The actual script is, as you see, quite a bit more complicated than the naive one we started with. And there are still more complications; mostly various series-specific stuff. For example, The N7 Challenges, which happens to be one of the most popular series, has seven tiers of completion: one tier for every three sequential challenges. So it’s not enough to take the count of challenges a player has done: I need to take the count in each of the tiers, and to sum only the entries up to that tier for cumulative time (so sorting the whole leaderboard doesn’t cut it). Some series, like Fight for the Lost, have special completion categories (some of which were too complex to be captured by this archive). Several others have challenges for all team types, making for a large number of leaderboards (and queries). For example, the For Tuchanka Hall of Fame has 17 different leaderboards (individual/team for solo/duo/trio/team, plus three special ones).
On average, there’s probably 10 queries per an archive file processing each series; and with 20 series, that’s around 200 queries (and as many leaderboards). Figuring out, setting up and coding all of this was a lot of work—but it was well invested. The system makes updating the TCHOF a lot less daunting than it would be in any sort of “manual” scenario that I can imagine. This is what the process usually looks like:
- ex-Clusum, a veteran of ME3MP and one of the handful of contributors on the project, goes through the submissions in the forum thread and copies the supplied data into the TCHOF file
- I refresh the RunsByPlayer query, then for every series with new entries, I refresh the leaderboard queries
- I refresh the listings and leaderboards on the site (replacing existing runs and/or records by re-runs and new records as needed)
- I refresh the interactive report with TCHOF statistics (still a WIP).
As this is likely the last time I’ll be writing about queries in this series of posts, I want to go back to a query-related problem I complained about early on and have solved since:
As of this writing, the most troublesome limitation of PowerBI (and Excel) queries is that they don’t allow relative source paths. If I move the PHoF file, I need to edit each of a dozen queries in both reports to reflect the file-name change. This makes any collaborative endeavor impractical…

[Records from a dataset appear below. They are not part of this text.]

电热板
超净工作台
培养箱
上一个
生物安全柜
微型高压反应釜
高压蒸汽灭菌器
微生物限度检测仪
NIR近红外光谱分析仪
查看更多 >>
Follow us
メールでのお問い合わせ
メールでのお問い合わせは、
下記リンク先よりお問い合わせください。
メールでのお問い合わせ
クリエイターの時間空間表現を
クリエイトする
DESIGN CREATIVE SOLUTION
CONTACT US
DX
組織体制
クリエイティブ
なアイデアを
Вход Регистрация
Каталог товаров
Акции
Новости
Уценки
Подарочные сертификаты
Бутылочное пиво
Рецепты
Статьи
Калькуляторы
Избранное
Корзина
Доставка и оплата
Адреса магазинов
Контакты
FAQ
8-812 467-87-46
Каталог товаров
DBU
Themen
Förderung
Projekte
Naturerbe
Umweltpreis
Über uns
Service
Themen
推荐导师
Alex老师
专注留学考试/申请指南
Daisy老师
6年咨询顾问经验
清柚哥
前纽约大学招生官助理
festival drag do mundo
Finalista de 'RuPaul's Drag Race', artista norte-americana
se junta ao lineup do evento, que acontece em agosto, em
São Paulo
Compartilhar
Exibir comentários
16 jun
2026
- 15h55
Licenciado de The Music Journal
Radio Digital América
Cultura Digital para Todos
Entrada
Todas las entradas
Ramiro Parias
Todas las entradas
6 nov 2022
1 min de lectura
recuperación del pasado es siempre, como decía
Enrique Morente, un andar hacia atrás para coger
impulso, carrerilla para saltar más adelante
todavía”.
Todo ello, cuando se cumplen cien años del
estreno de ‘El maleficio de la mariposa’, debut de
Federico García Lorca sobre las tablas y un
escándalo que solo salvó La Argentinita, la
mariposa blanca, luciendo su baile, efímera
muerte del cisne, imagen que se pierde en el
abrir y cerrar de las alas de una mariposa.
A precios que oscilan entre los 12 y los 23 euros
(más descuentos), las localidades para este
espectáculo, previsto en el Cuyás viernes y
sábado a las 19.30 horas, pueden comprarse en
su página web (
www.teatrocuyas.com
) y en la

from Platinum Solos Hall of Fame
One solution for this is to put any paths to other files in query parameters, and then reference that in the queries rather than the files themselves. This way the parameter is the only thing one needs to touch in the case of a file location change; all the queries using it remain the same. It needs to be done in each of the 20 files containing TCHOF queries, so it’s still a chore—but a smaller one.

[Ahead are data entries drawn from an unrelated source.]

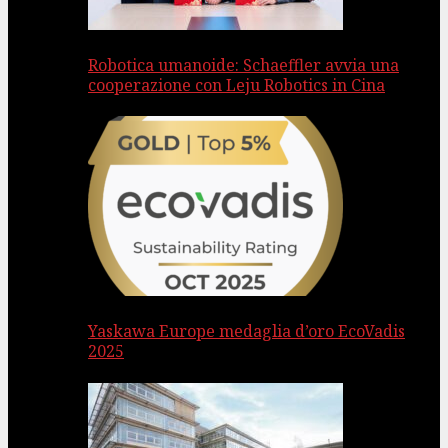
Robotica umanoide: Schaeffler avvia una
cooperazione con Leju Robotics in Cina
Yaskawa Europe medaglia d’oro EcoVadis
2025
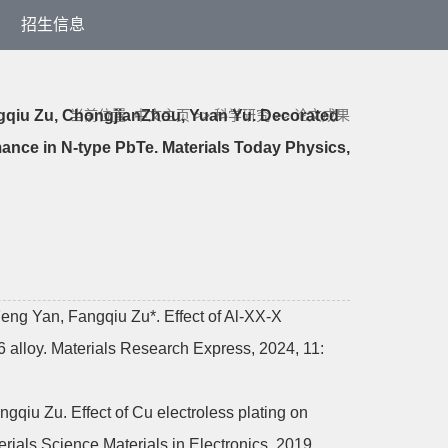
招生信息
qiu Zu, ChongjianZhou, Yuan Yu. Decorated
当前位置:
中文主页
>>
科学研究
>>
论文成果
mance in N-type PbTe. Materials Today Physics,
g Yan, Fangqiu Zu*. Effect of Al-XX-X
6 alloy. Materials Research Express, 2024, 11:
iu Zu. Effect of Cu electroless plating on
erials Science Materials in Electronics, 2019,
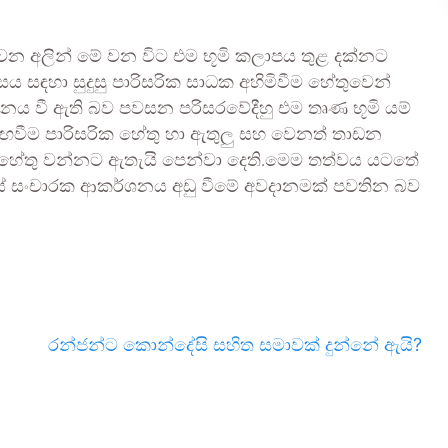
 වන අලින් මේ වන විට එම භූමි කලාපය තුළ දක්නට
සඳහා සුදුසු පාරිසරික සාධක අහිමිවීම හේතුවෙන්
යටනය වී ඇති බව පවසන පරිසරවේදීහු එම තෘණ භූමි යම්
ඟවීම පාරිසරික හේතු හා ඇතුලු සහ වෙනත් තාඩන
 හේතු වන්නට ඇතැයි පෙන්වා දෙති.මෙම තත්වය යටතේ
දෙස් සංචාරක ආකර්ශනය අඩු වීමේ අවදානමක් පවතින බව
රන්ජන්ට කොන්දේසි සහිත සමාවක් දුන්නේ ඇයි?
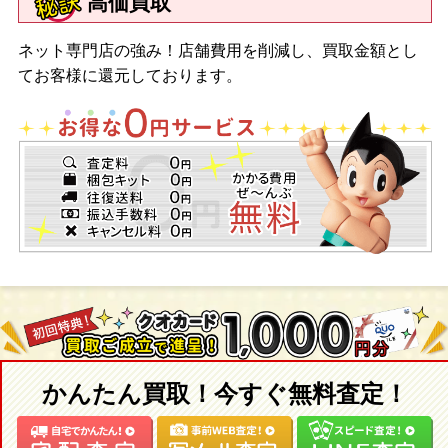
高価買取
ネット専門店の強み！店舗費用を削減し、買取金額とし
てお客様に還元しております。
かんたん買取！今すぐ無料査定！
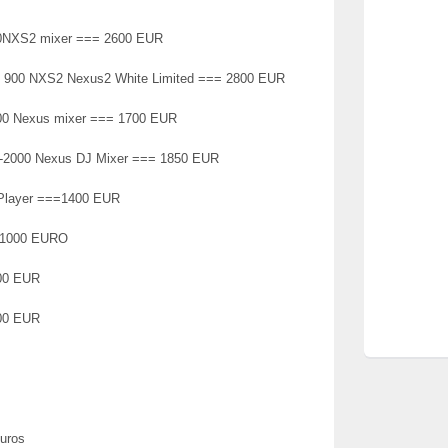
0NXS2 mixer === 2600 EUR
 900 NXS2 Nexus2 White Limited === 2800 EUR
00 Nexus mixer === 1700 EUR
2000 Nexus DJ Mixer === 1850 EUR
 Player ===1400 EUR
==1000 EURO
00 EUR
00 EUR
uros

With regards to collaboration… it’s doubtful that anyone else will ever be using these files. The system works for me but it’s far from foolproof, and most people who might in theory be interested (or forced) to take up the curation of TCHOF would need to climb a steep and rocky learning curve. More than any other post in the series, this one was supposed be “educational”, at least back when I conceived of the idea. In the meantime, I realized I will probably never retire from this position. Mass Effect is an old game and I expect it to soon be laid to rest. Until then, doing the updates three or four times a year, now that I developed this pipeline, isn’t half as hard and time-consuming as it seemed in the beginning.